Tempos sombrios

Fotografia em preto e branco de parte de um muro em primeiro plano e uma floresta em segundo plano. No muro, foi pintado como grafite um personagem no estilo do Charlie Chaplin com smoking e segurando um guarda-chuva no alto da cabeça para se proteger de três mísseis que caem do céu, também pintados como grafite.

por Karina Sávio*


Como nos dizia Brecht, vivemos em tempos sombrios. E me pergunto se após a Segunda Guerra deixamos de vivê-los em algum momento. No entanto, há épocas em que as coisas nos parecem mais agudas e desesperadoras que antes. Para mim, e acredito que para a maioria de nós, este é o caso.

O que dizer de tempos em que a democracia nos é tirada por engenhosas (será?) manobras jurídico-midiáticas, em que torturadores são elogiados em cadeia nacional e em que a defesa dos direitos básicos e das minorias é considerada reclamação? O que dizer de tempos em que maior potência econômica do mundo elege seu presidente um narcisista ultraconservador com sérias questões megalomaníacas? E o que dizer da Europa, que, com o aumento de imigração, vê crescer mais uma vez, embora nunca tenha deixado de existir, a xenofobia e o ódio à diferença, com medidas governamentais de confinamento de imigrantes em áreas de contêiner, como as adotadas pela Hungria, por exemplo?

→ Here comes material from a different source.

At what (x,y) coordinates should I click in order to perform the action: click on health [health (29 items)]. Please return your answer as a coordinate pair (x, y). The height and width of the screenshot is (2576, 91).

As políticas conservadoras sempre têm em sua origem momentos de crise do sistema capitalista, como pode ser observado na história mundial recente. O engraçado é que políticas de desregulamentação, privatização e legislação antissindicalista são sempre anunciadas como modernas, como salvadoras da economia, quando nada mais são que um retorno ao passado travestido de revolução. Elas advêm da tentativa de frear a interferência crescente do Estado, principalmente no que concerne ao social, justificando economicamente a exclusão, como se fosse possível tratar vidas como questões econômicas, entregando-as ao laissez-faire, num retorno ao darwinismo social.

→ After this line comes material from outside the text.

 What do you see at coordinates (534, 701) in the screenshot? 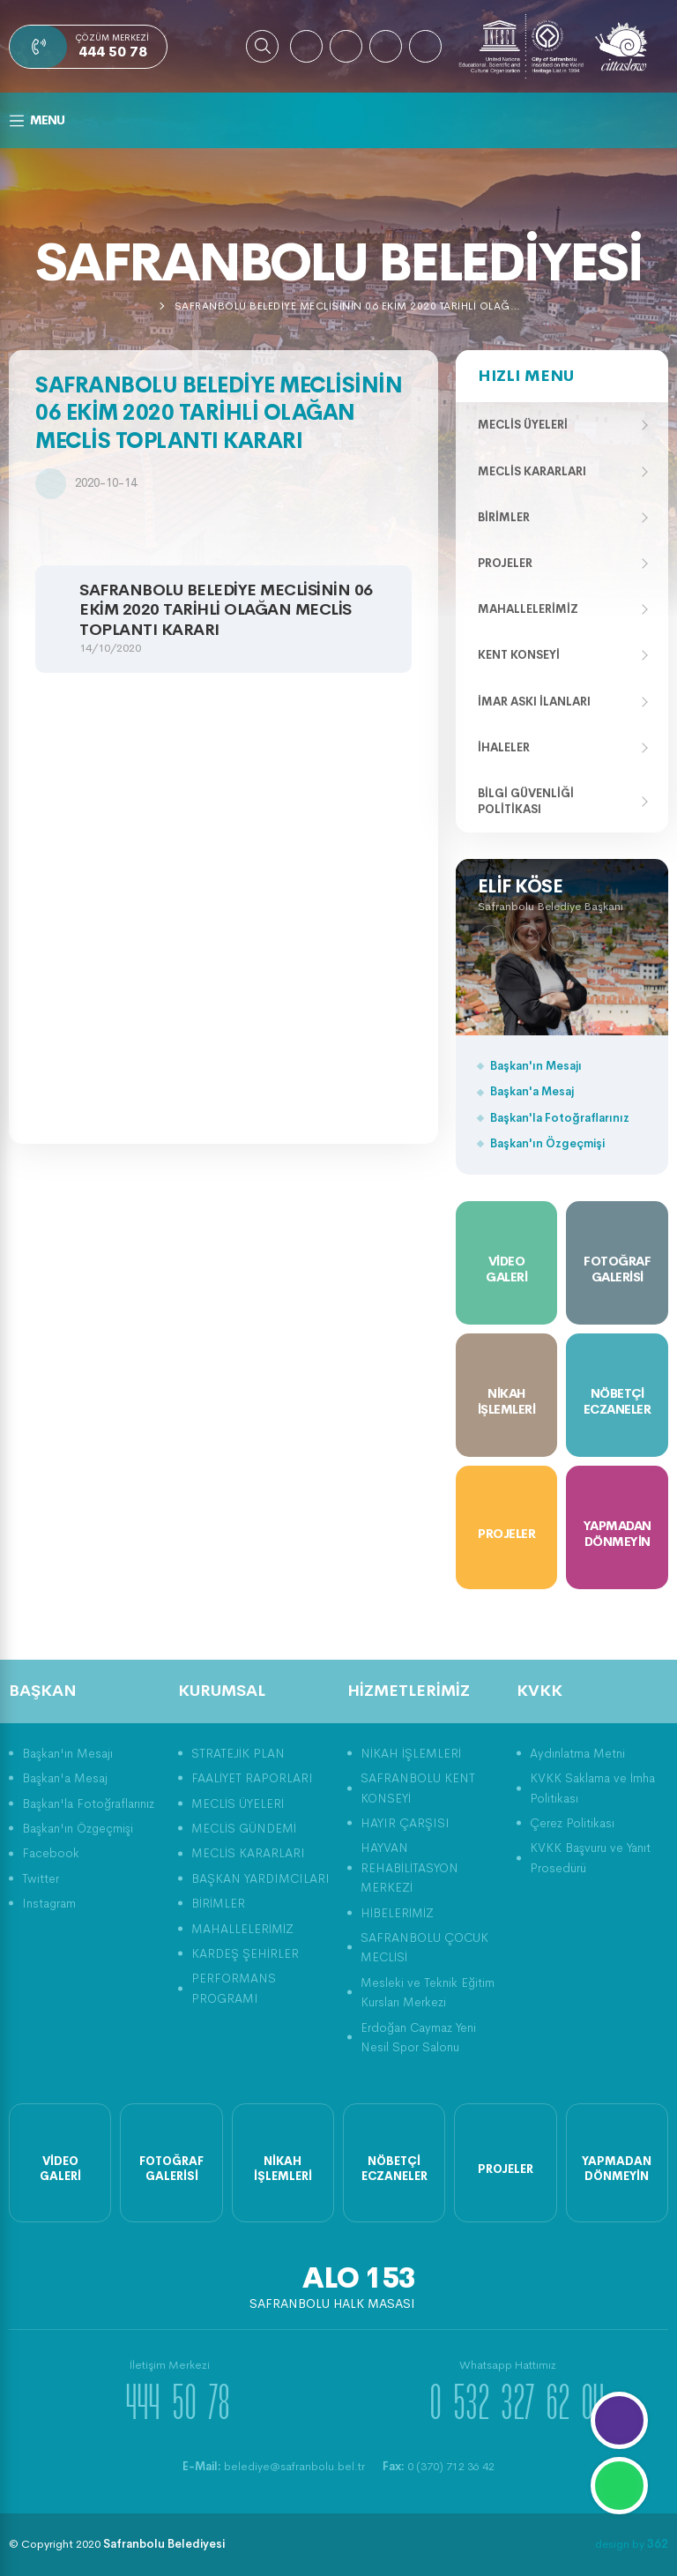
I see `İmar Askı İlanları` at bounding box center [534, 701].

Com um cenário de alta concentração econômica como o atual, é de espantar que tais políticas tenham apoio dentro da sociedade, inclusive por parte das classes populares. Numa ressuscitação do malthusianismo, vê-se a pobreza não como produto da expropriação e da exploração capitalistas, mas como decorrente de uma falsa lei da natureza, em que os pobres são responsabilizados por sua condição. Daí decorrem a supressão das leis trabalhistas, a adoção de leis que maximizam os lucros e apenas beneficiam os empresários, a diminuição dos impostos sobre a camada mais rica da população e cortes importantes em saúde e educação, bem como a demonização dos direitos humanos.

E como resultado dessa política o que já se pode ver no horizonte é o aumento da miséria e da marginalização e o crescente índice de desemprego. Tentam nos convencer do contrário, de que a adoção do neoliberalismo é a última tábua de salvação para o país, quando sabemos, pela mobilização da memória e da história, sempre elas a nos salvar, que não é bem assim.

Desculpem-me os leitores, diante desse cenário, não consigo ver nada além de pessimismo e retrocesso nos próximos 20 ou 30 anos, pelo menos. Mas apesar disso, eu continuo comendo e bebendo.

*Karina Sávio é historiadora, editora e especialista em comunicação digital.